Within a couple days of Adkins’ complaint, the global academic publisher Sage, which publishes the journal, began investigating. Within weeks, Sage retracted not one but three papers by the anti-abortion researchers.
Adkins’ concerns go to the heart of a problem that has bedeviled scientists for at least a decade: the judicial system’s repeated adoption of poor-quality evidence to justify litigation and legislation to restrict abortion. Often that evidence is produced by the anti-abortion movement itself.
Live in CA long enough and you begin to see where a lot of junk science comes from. Sun burnt dipshits who think essential oils heal and shamanism is real.
They export that trash like their lives depend on it.
My dude, there’s a big difference in the damage done from pseudoscientific woo (like “healing crystals,” “chi,” “ginkgo biloba cures anything,” “magnets help with your balance”) and obviously incorrect studies published in journals for the sake of pushing political narratives.

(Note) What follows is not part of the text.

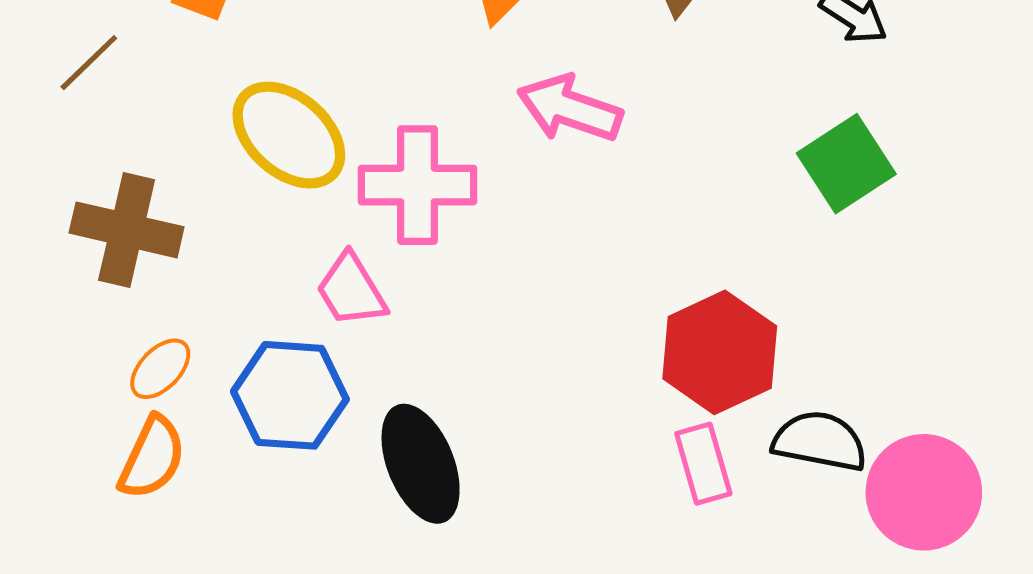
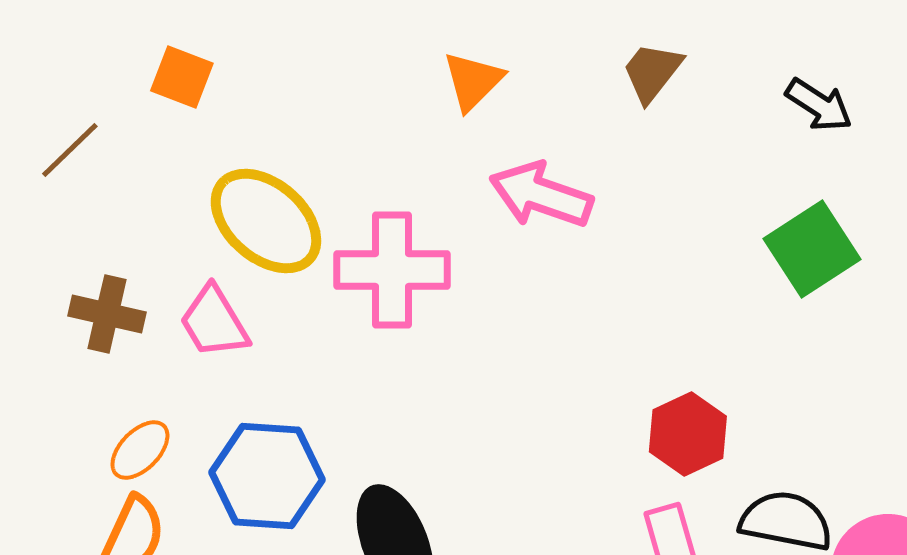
brown cross: (127, 230) -> (107, 314), size x0.7
pink trapezoid: (351, 290) -> (214, 322), moved
red hexagon: (720, 352) -> (688, 434), size x0.7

I think there’s damage done by the woo (see: Steve Jobs as a high profile version of that) and we shouldn’t just ignore that. But the difference is that it boils down to those folks choosing the woo over science for themselves. The right wing anti choicers are trying to make the choice for other people.

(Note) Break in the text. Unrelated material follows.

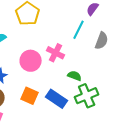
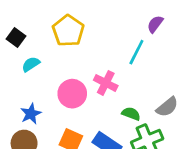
gray semicircle: (102, 41) -> (167, 107), moved, turned 30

One of my biggest concerns about the woo is that they rarely only damage themselves. They try to spread their “enlightened knowledge” to others, and force it upon their kids.
Far too many times during COVID I had the displeasure of having a parent pull their child from proper medical care in lieu of bleach enemas and horse dewormer, after a concerned family member brought the kid to the ER.
If you think the anti-abortion junk science was put out by shamanists, you have a massive misunderstanding of the situation and society at large. Not saying there’s any credence to shamanism or homeopathy, but there’s very little, if any, crossover between shamanism and hardcore Christianity.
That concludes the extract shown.